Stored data
··········

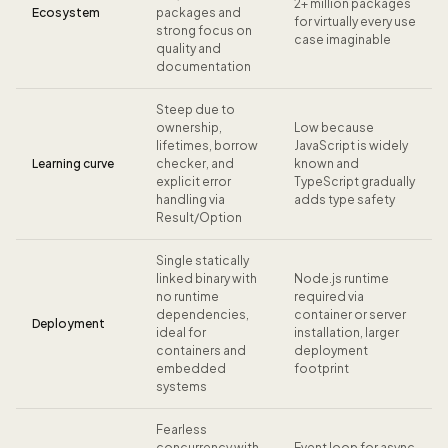
2+ million packages
Ecosystem
packages and
for virtually every use
strong focus on
case imaginable
quality and
documentation
Steep due to
ownership,
Low because
lifetimes, borrow
JavaScript is widely
Learning curve
checker, and
known and
explicit error
TypeScript gradually
handling via
adds type safety
Result/Option
Single statically
linked binary with
Node.js runtime
no runtime
required via
dependencies,
container or server
Deployment
ideal for
installation, larger
containers and
deployment
embedded
footprint
systems
Fearless
concurrency with
Event loop for async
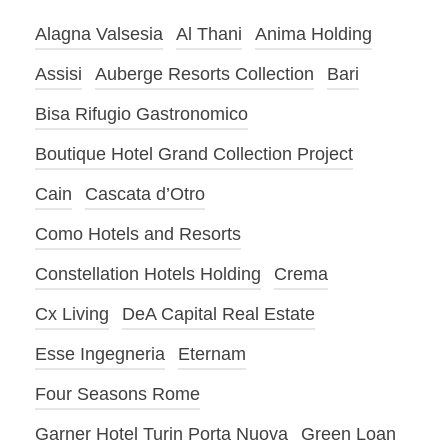
Alagna Valsesia
Al Thani
Anima Holding
Assisi
Auberge Resorts Collection
Bari
Bisa Rifugio Gastronomico
Boutique Hotel Grand Collection Project
Cain
Cascata d’Otro
Como Hotels and Resorts
Constellation Hotels Holding
Crema
Cx Living
DeA Capital Real Estate
Esse Ingegneria
Eternam
Four Seasons Rome
Garner Hotel Turin Porta Nuova
Green Loan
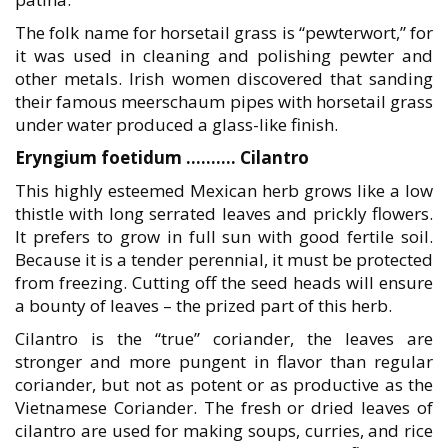
The folk name for horsetail grass is “pewterwort,” for
it was used in cleaning and polishing pewter and
other metals. Irish women discovered that sanding
their famous meerschaum pipes with horsetail grass
under water produced a glass-like finish.
Eryngium foetidum ………. Cilantro
This highly esteemed Mexican herb grows like a low
thistle with long serrated leaves and prickly flowers.
It prefers to grow in full sun with good fertile soil.
Because it is a tender perennial, it must be protected
from freezing. Cutting off the seed heads will ensure
a bounty of leaves – the prized part of this herb.
Cilantro is the “true” coriander, the leaves are
stronger and more pungent in flavor than regular
coriander, but not as potent or as productive as the
Vietnamese Coriander. The fresh or dried leaves of
cilantro are used for making soups, curries, and rice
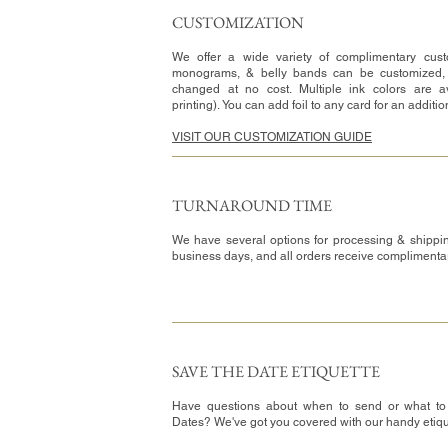
CUSTOMIZATION​
We offer a wide variety of complimentary custo
monograms, & belly bands can be customized,
changed at no cost. Multiple ink colors are av
printing). You can add foil to any card for an additi
VISIT OUR CUSTOMIZATION GUIDE
TURNAROUND TIME​
We have several options for processing & shippin
business days, and all orders receive complimenta
SAVE THE DATE ETIQUETTE
Have questions about when to send or what to
Dates? We've got you covered with our handy etiq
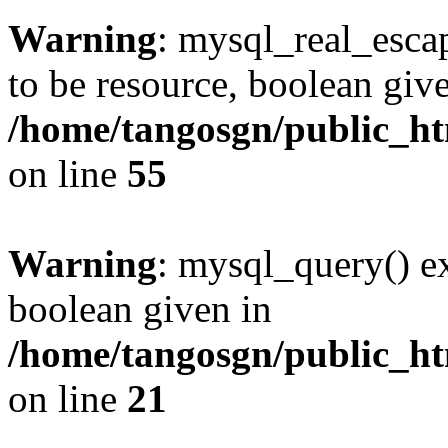
Warning
: mysql_real_escap
to be resource, boolean giv
/home/tangosgn/public_ht
on line
55
Warning
: mysql_query() ex
boolean given in
/home/tangosgn/public_ht
on line
21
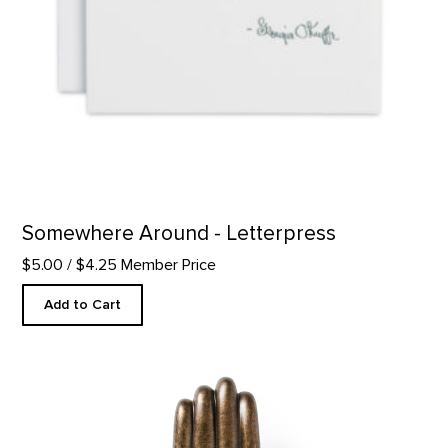
Somewhere Around - Letterpress
$5.00
/ $4.25 Member Price
Add to Cart
Hand of the Buddha Replica product detail page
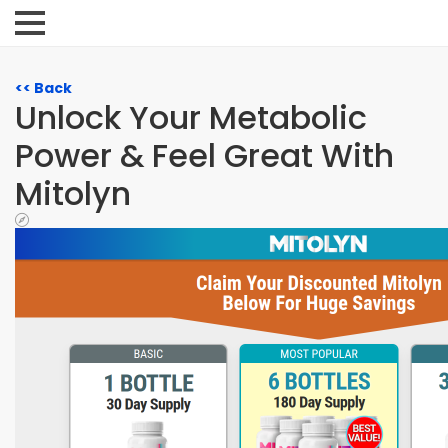
<< Back
Unlock Your Metabolic
Power & Feel Great With
Mitolyn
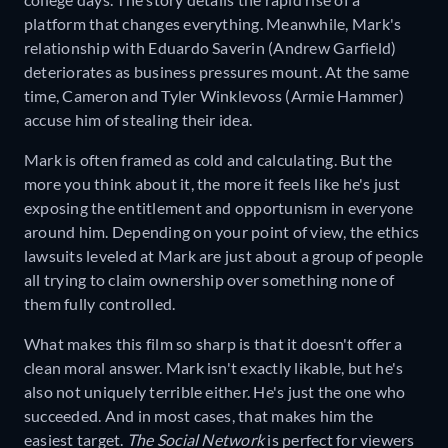
platform that changes everything. Meanwhile, Mark's
relationship with Eduardo Saverin (Andrew Garfield)
deteriorates as business pressures mount. At the same
time, Cameron and Tyler Winklevoss (Armie Hammer)
accuse him of stealing their idea.
Mark is often framed as cold and calculating. But the
more you think about it, the more it feels like he's just
exposing the entitlement and opportunism in everyone
around him. Depending on your point of view, the ethics
lawsuits leveled at Mark are just about a group of people
all trying to claim ownership over something none of
them fully controlled.
What makes this film so sharp is that it doesn't offer a
clean moral answer. Mark isn't exactly likable, but he's
also not uniquely terrible either. He's just the one who
succeeded. And in most cases, that makes him the
easiest target.
The Social Network
is perfect for viewers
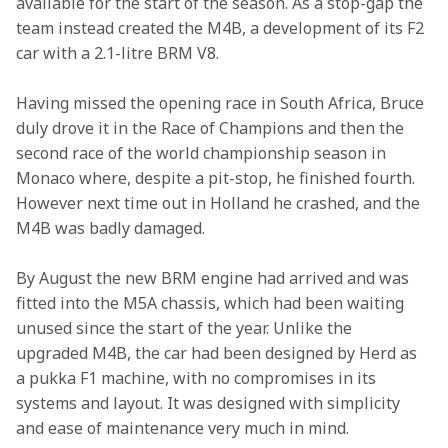
available for the start of the season. As a stop-gap the 
team instead created the M4B, a development of its F2 
car with a 2.1-litre BRM V8.
Having missed the opening race in South Africa, Bruce 
duly drove it in the Race of Champions and then the 
second race of the world championship season in 
Monaco where, despite a pit-stop, he finished fourth. 
However next time out in Holland he crashed, and the 
M4B was badly damaged.
By August the new BRM engine had arrived and was 
fitted into the M5A chassis, which had been waiting 
unused since the start of the year. Unlike the 
upgraded M4B, the car had been designed by Herd as 
a pukka F1 machine, with no compromises in its 
systems and layout. It was designed with simplicity 
and ease of maintenance very much in mind.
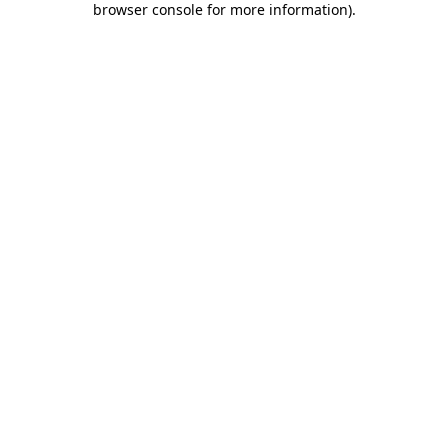
browser console for more information)
.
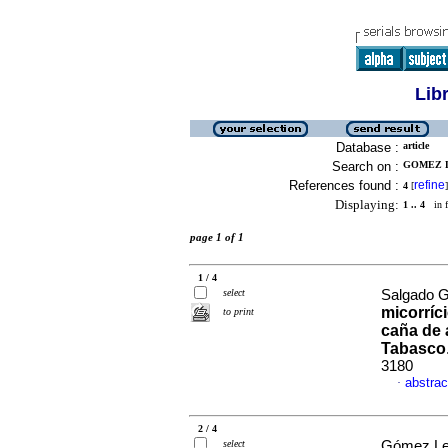
Lib
Database :
article
Search on :
GOMEZ L
References found :
refine
4
[
]
Displaying:
1 .. 4
in f
page 1 of 1
1 / 4
select
Salgado Ga
micorríc
to print
caña de 
Tabasco
3180
abstrac
·
2 / 4
select
Gómez Ley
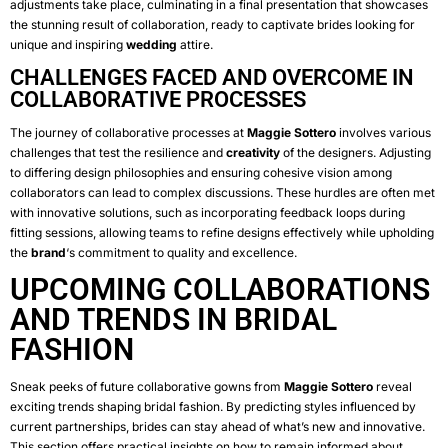
adjustments take place, culminating in a final presentation that showcases
the stunning result of collaboration, ready to captivate brides looking for
unique and inspiring
wedding
attire.
CHALLENGES FACED AND OVERCOME IN
COLLABORATIVE PROCESSES
The journey of collaborative processes at
Maggie Sottero
involves various
challenges that test the resilience and
creativity
of the designers. Adjusting
to differing design philosophies and ensuring cohesive vision among
collaborators can lead to complex discussions. These hurdles are often met
with innovative solutions, such as incorporating feedback loops during
fitting sessions, allowing teams to refine designs effectively while upholding
the
brand
‘s commitment to quality and excellence.
UPCOMING COLLABORATIONS
AND TRENDS IN BRIDAL
FASHION
Sneak peeks of future collaborative gowns from
Maggie Sottero
reveal
exciting trends shaping bridal fashion. By predicting styles influenced by
current partnerships, brides can stay ahead of what’s new and innovative.
This section offers practical insights on how to remain informed about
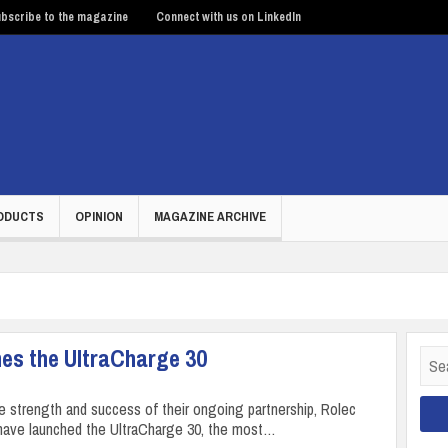
bscribe to the magazine
Connect with us on LinkedIn
ODUCTS
OPINION
MAGAZINE ARCHIVE
hes the UltraCharge 30
Sear
for:
he strength and success of their ongoing partnership, Rolec
have launched the UltraCharge 30, the most…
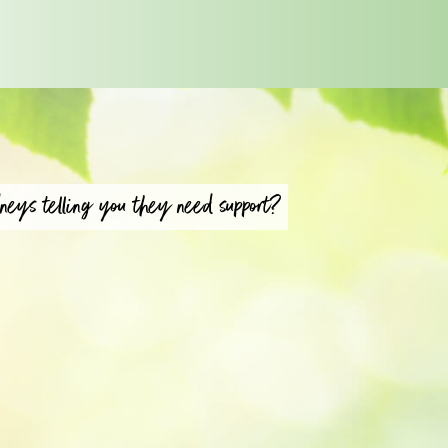
neys telling you they need support?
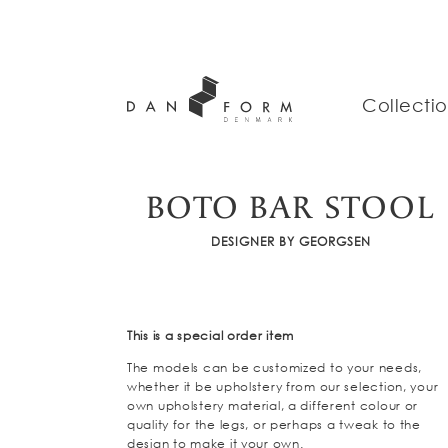
Collecti
BOTO BAR STOOL
DESIGNER BY GEORGSEN
This is a special order item
The models can be customized to your needs,
whether it be upholstery from our selection, your
own upholstery material, a different colour or
quality for the legs, or perhaps a tweak to the
design to make it your own.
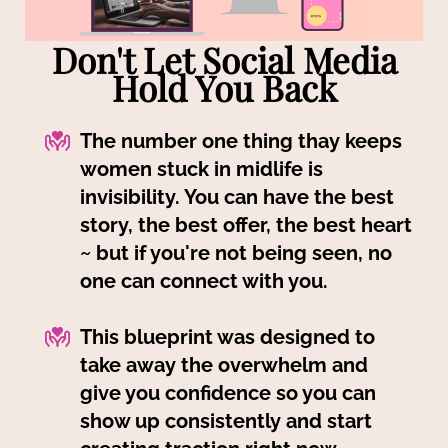
Don't Let Social Media
Hold You Back
The number one thing thay keeps
women stuck in midlife is
invisibility. You can have the best
story, the best offer, the best heart
~ but if you're not being seen, no
one can connect with you.
This blueprint was designed to
take away the overwhelm and
give you confidence so you can
show up consistently and start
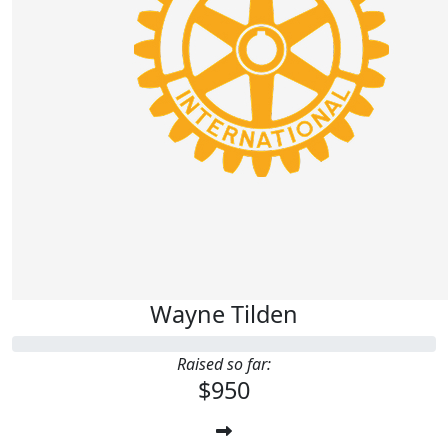
Wayne Tilden
Raised so far:
$950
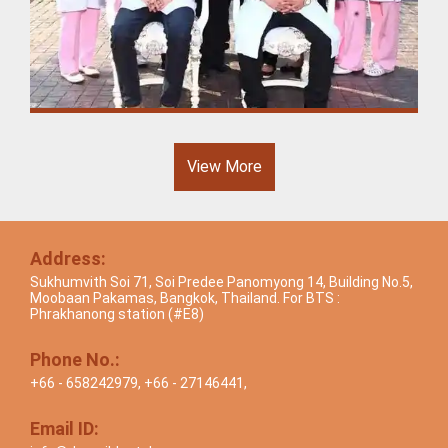
View More
Address:
Sukhumvith Soi 71, Soi Predee Panomyong 14, Building No.5,
Moobaan Pakamas, Bangkok, Thailand. For BTS :
Phrakhanong station (#E8)
Phone No.:
+66 - 658242979
,
+66 - 27146441
,
Email ID:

··········

* [Directions]
Each line above that contains "from" must be copied out.

* [Solution below]
from freezing. Cutting off the seed heads will ensure
Sneak peeks of future collaborative gowns from
whether it be upholstery from our selection, your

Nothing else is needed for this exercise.